Cancers (Basel). 2024 Jun 5;16(11):2148. doi: 10.3390/cancers16112148.
Surgery stands as the primary treatment for spheno-orbital meningiomas, following a symptoms-oriented approach. We discussed the decision-making process behind surgical strategies through a review of medical records from 80 patients who underwent surgical resection at the University of Naples Federico II. Different surgical approaches were employed based on the tumor's location relative to the optic nerve's long axis, categorized into lateral (type I), medial (type II), and diffuse (type III). We examined clinical, neuroradiological, surgical, pathological, and outcome factors. Proptosis emerged as the most frequent symptom (97%), followed by visual impairment (59%) and ocular motility issues (35%). Type I represented 20%, type II 43%, and type III 17%. Growth primarily affected the optic canal (74%), superior orbital fissure (65%), anterior clinoid (60%), and orbital apex (59%). The resection outcomes varied, with Simpson grades I and II achieved in all type I cases, 67.5% of type II, and 18% of type III. Recurrence rates were highest in type II (41.8%) and type III (59%). Improvement was notable in proptosis (68%) and visual function (51%, predominantly type I). Surgery for spheno-orbital meningiomas should be tailored to each patient, considering individual characteristics and tumor features to improve quality of life by addressing primary symptoms like proptosis and visual deficits.

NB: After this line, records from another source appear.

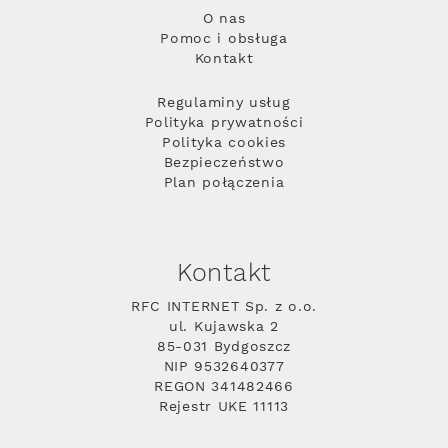
O nas
Pomoc i obsługa
Kontakt
Regulaminy usług
Polityka prywatności
Polityka cookies
Bezpieczeństwo
Plan połączenia
Kontakt
RFC INTERNET Sp. z o.o.
ul. Kujawska 2
85-031 Bydgoszcz
NIP 9532640377
REGON 341482466
Rejestr UKE 11113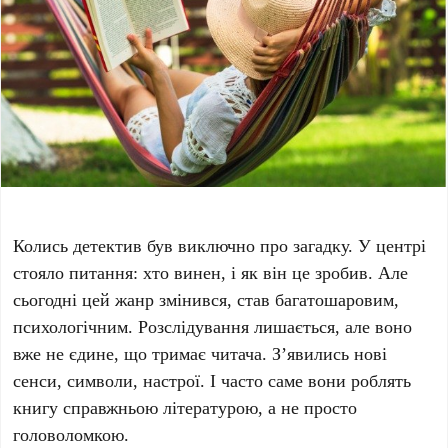
Колись детектив був виключно про загадку. У центрі
стояло питання: хто винен, і як він це зробив. Але
сьогодні цей жанр змінився, став багатошаровим,
психологічним. Розслідування лишається, але воно
вже не єдине, що тримає читача. З’явились нові
сенси, символи, настрої. І часто саме вони роблять
книгу справжньою літературою, а не просто
головоломкою.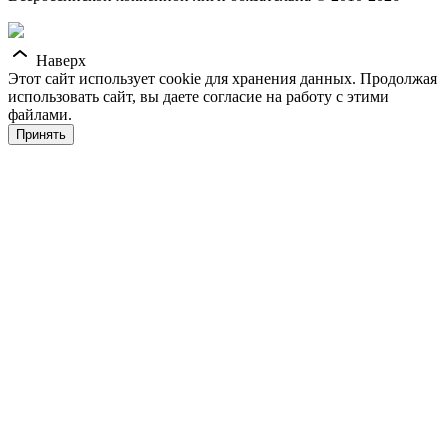
Наверх
Этот сайт использует cookie для хранения данных. Продолжая
использовать сайт, вы даете согласие на работу с этими
файлами.
Принять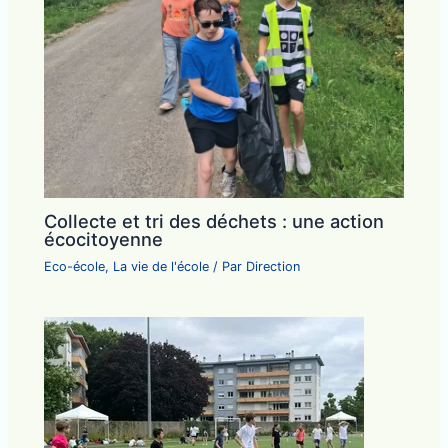
Collecte et tri des déchets : une action
écocitoyenne
Eco-école
,
La vie de l'école
/ Par
Direction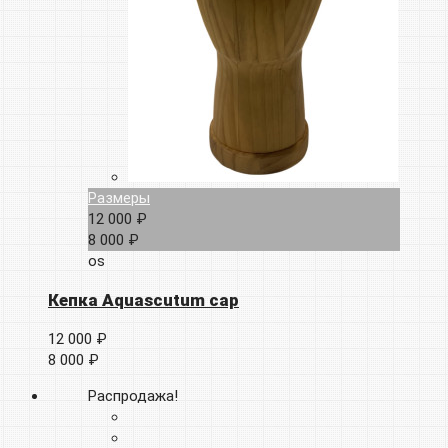
Размеры
12 000 ₽
8 000 ₽
os
Кепка Aquascutum cap
12 000 ₽
8 000 ₽
Распродажа!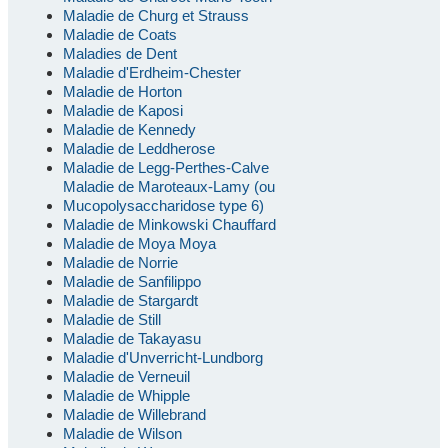
Maladie de Churg et Strauss
Maladie de Coats
Maladies de Dent
Maladie d'Erdheim-Chester
Maladie de Horton
Maladie de Kaposi
Maladie de Kennedy
Maladie de Leddherose
Maladie de Legg-Perthes-Calve
Maladie de Maroteaux-Lamy (ou
Mucopolysaccharidose type 6)
Maladie de Minkowski Chauffard
Maladie de Moya Moya
Maladie de Norrie
Maladie de Sanfilippo
Maladie de Stargardt
Maladie de Still
Maladie de Takayasu
Maladie d'Unverricht-Lundborg
Maladie de Verneuil
Maladie de Whipple
Maladie de Willebrand
Maladie de Wilson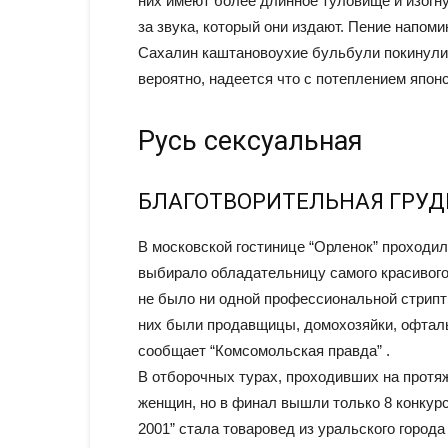
них имеют более длинное туловище и изогну
за звука, который они издают. Пение напоми
Сахалин каштановоухие бульбули покинули 
вероятно, надеется что с потеплением японс
Русь сексуальная
БЛАГОТВОРИТЕЛЬНАЯ ГРУД
В московской гостинице “Орленок” проходил 
выбирало обладательницу самого красивого
не было ни одной профессиональной стрип
них были продавщицы, домохозяйки, офталь
сообщает “Комсомольская правда” .
В отборочных турах, проходивших на протяж
женщин, но в финал вышли только 8 конкурс
2001” стала товаровед из уральского города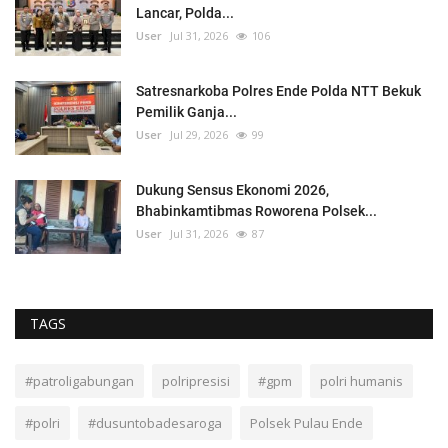
Lancar, Polda...
User
Jul 31, 2026
106
Satresnarkoba Polres Ende Polda NTT Bekuk
Pemilik Ganja...
User
Jul 29, 2026
99
Dukung Sensus Ekonomi 2026,
Bhabinkamtibmas Roworena Polsek...
User
Jul 31, 2026
87
TAGS
#patroligabungan
polripresisi
#gpm
polri humanis
#polri
#dusuntobadesaroga
Polsek Pulau Ende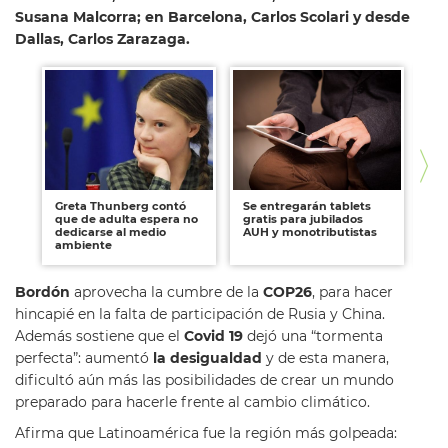
Susana Malcorra; en Barcelona, Carlos Scolari y desde
Dallas, Carlos Zarazaga.
Greta Thunberg contó
Se entregarán tablets
EE
que de adulta espera no
gratis para jubilados
su
dedicarse al medio
AUH y monotributistas
ob
ambiente
Bordón
aprovecha la cumbre de la
COP26
, para hacer
hincapié en la falta de participación de Rusia y China.
Además sostiene que el
Covid 19
dejó una “tormenta
perfecta”: aumentó
la desigualdad
y de esta manera,
dificultó aún más las posibilidades de crear un mundo
preparado para hacerle frente al cambio climático.
Afirma que Latinoamérica fue la región más golpeada: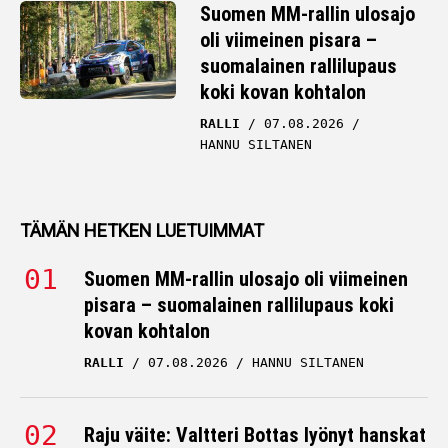
Suomen MM-rallin ulosajo
oli viimeinen pisara –
suomalainen rallilupaus
koki kovan kohtalon
RALLI
07.08.2026
HANNU SILTANEN
TÄMÄN HETKEN LUETUIMMAT
Suomen MM-rallin ulosajo oli viimeinen
pisara – suomalainen rallilupaus koki
kovan kohtalon
RALLI
07.08.2026
HANNU SILTANEN
Raju väite: Valtteri Bottas lyönyt hanskat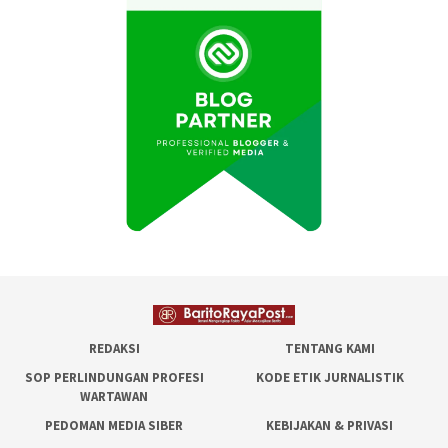
REDAKSI
TENTANG KAMI
SOP PERLINDUNGAN PROFESI
KODE ETIK JURNALISTIK
WARTAWAN
PEDOMAN MEDIA SIBER
KEBIJAKAN & PRIVASI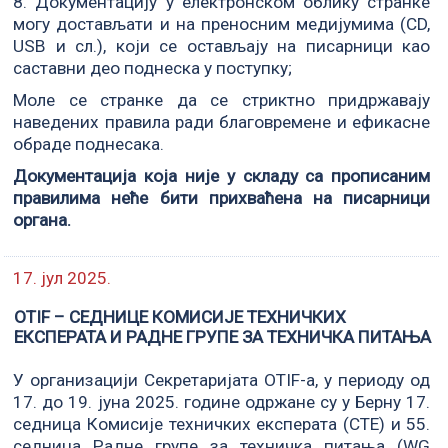
8. Документацију у електронском облику странке
могу достављати и на преносним медијумима (CD,
USB и сл.), који се остављају на писарници као
саставни део поднеска у поступку;
Моле се странке да се стриктно придржавају
наведених правила ради благовремене и ефикасне
обраде поднесака.
Документација која није у складу са прописаним
правилима неће бити прихваћена на писарници
органа.
17. јул 2025.
ОTIF – СЕДНИЦЕ КОМИСИЈЕ ТЕХНИЧКИХ
ЕКСПЕРАТА И РАДНЕ ГРУПЕ ЗА ТЕХНИЧКА ПИТАЊА
У организацији Секретаријата OTIF-a, у периоду од
17. до 19. јуна 2025. године одржане су у Берну 17.
седница Комисије техничких експерата (СТЕ) и 55.
седница Радне групе за техничка питања (WG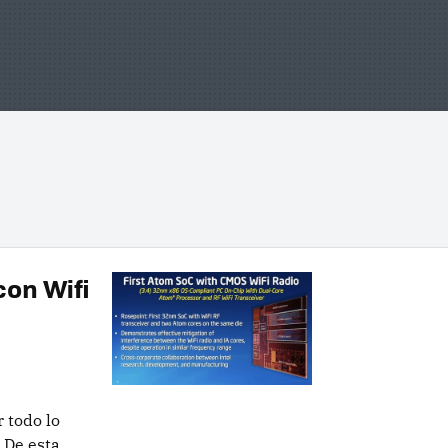
con Wifi
 todo lo
 De esta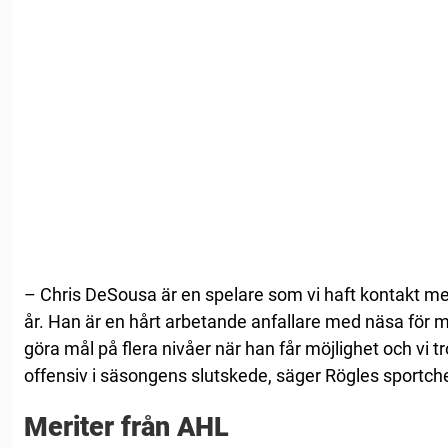
– Chris DeSousa är en spelare som vi haft kontakt med o
år. Han är en hårt arbetande anfallare med näsa för m
göra mål på flera nivåer när han får möjlighet och vi tr
offensiv i säsongens slutskede, säger Rögles sportch
Meriter från AHL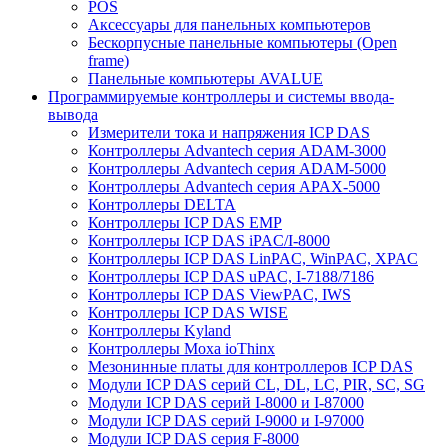
POS
Аксессуары для панельных компьютеров
Бескорпусные панельные компьютеры (Open
frame)
Панельные компьютеры AVALUE
Программируемые контроллеры и системы ввода-
вывода
Измерители тока и напряжения ICP DAS
Контроллеры Advantech серия ADAM-3000
Контроллеры Advantech серия ADAM-5000
Контроллеры Advantech серия APAX-5000
Контроллеры DELTA
Контроллеры ICP DAS EMP
Контроллеры ICP DAS iPAC/I-8000
Контроллеры ICP DAS LinPAC, WinPAC, XPAC
Контроллеры ICP DAS uPAC, I-7188/7186
Контроллеры ICP DAS ViewPAC, IWS
Контроллеры ICP DAS WISE
Контроллеры Kyland
Контроллеры Moxa ioThinx
Мезонинные платы для контроллеров ICP DAS
Модули ICP DAS серий CL, DL, LC, PIR, SC, SG
Модули ICP DAS серий I-8000 и I-87000
Модули ICP DAS серий I-9000 и I-97000
Модули ICP DAS серия F-8000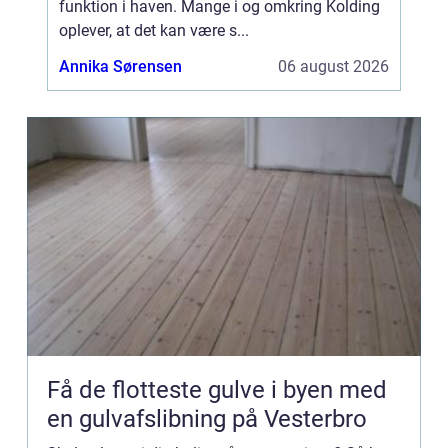
funktion i haven. Mange i og omkring Kolding
oplever, at det kan være s...
Annika Sørensen
06 august 2026
Få de flotteste gulve i byen med
en gulvafslibning på Vesterbro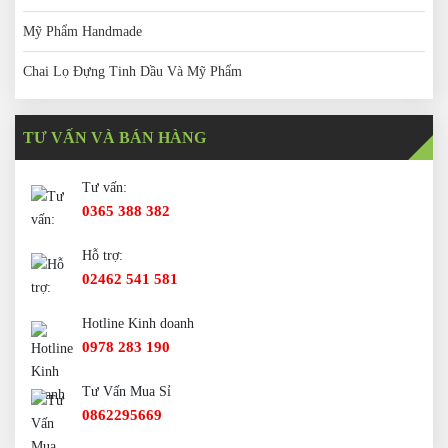
Mỹ Phẩm Handmade
Chai Lọ Đựng Tinh Dầu Và Mỹ Phẩm
TƯ VẤN VÀ BÁN HÀNG
Tư vấn:
0365 388 382
Hỗ trợ:
02462 541 581
Hotline Kinh doanh
0978 283 190
Tư Vấn Mua Sỉ
0862295669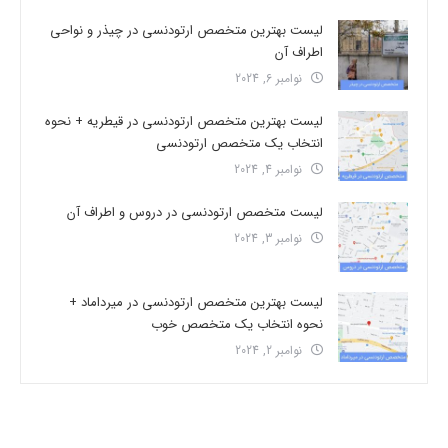
لیست بهترین متخصص ارتودنسی در چیذر و نواحی
اطراف آن
نوامبر 6, 2024
لیست بهترین متخصص ارتودنسی در قیطریه + نحوه
انتخاب یک متخصص ارتودنسی
نوامبر 4, 2024
لیست متخصص ارتودنسی در دروس و اطراف آن
نوامبر 3, 2024
لیست بهترین متخصص ارتودنسی در میرداماد +
نحوه انتخاب یک متخصص خوب
نوامبر 2, 2024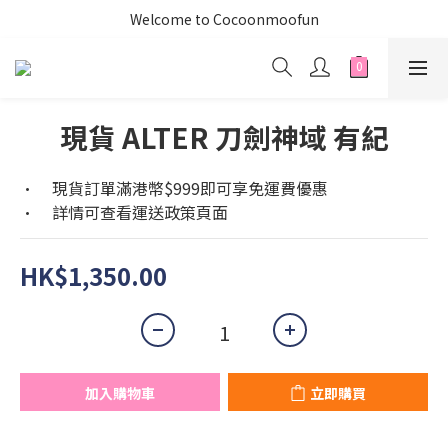
Welcome to Cocoonmoofun
現貨 ALTER 刀劍神域 有紀
•	現貨訂單滿港幣$999即可享免運費優惠
•	詳情可查看運送政策頁面
HK$1,350.00
加入購物車
立即購買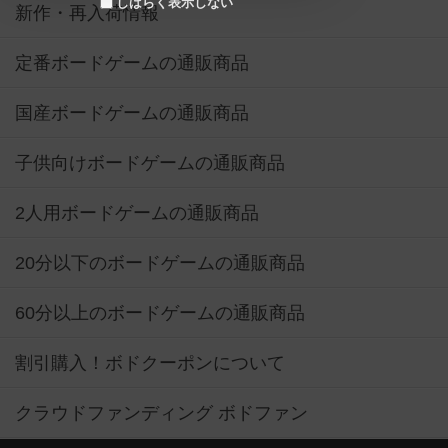
しばらく表示しない
新作・再入荷情報
定番ボードゲームの通販商品
国産ボードゲームの通販商品
子供向けボードゲームの通販商品
2人用ボードゲームの通販商品
20分以下のボードゲームの通販商品
60分以上のボードゲームの通販商品
割引購入！ボドクーポンについて
クラウドファンディング ボドファン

手术是蝶眶脑膜瘤的主要治疗方法,遵循以症状为导向的方法。我们通过回顾那不勒斯费德里科二世大学80例接受手术切除患者的病历,讨论了手术策略背后的决策过程。根据肿瘤相对于视神经长轴的位置采用不同的手术入路,分为外侧(I型)、内侧(II型)和弥漫型(III型)。我们研究了临床、神经放射学、手术、病理和预后因素。眼球突出是最常见的症状(97%),其次是视力障碍(59%)和眼球运动问题(35%)。I型占20%,II型占43%,III型占17%。肿瘤生长主要累及视神经管(74%)、眶上裂(65%)、前床突(60%)和眶尖(59%)。切除结果各不相同,所有I型病例均达到辛普森I级和II级,II型为67.5%,III型为18%。复发率在II型(41.8%)和III型(59%)中最高。眼球突出(68%)和视觉功能(51%,主要是I型)有明显改善。蝶眶脑膜瘤的手术应根据每位患者的情况进行定制,考虑个体特征和肿瘤特点,通过解决眼球突出和视觉缺陷等主要症状来提高生活质量。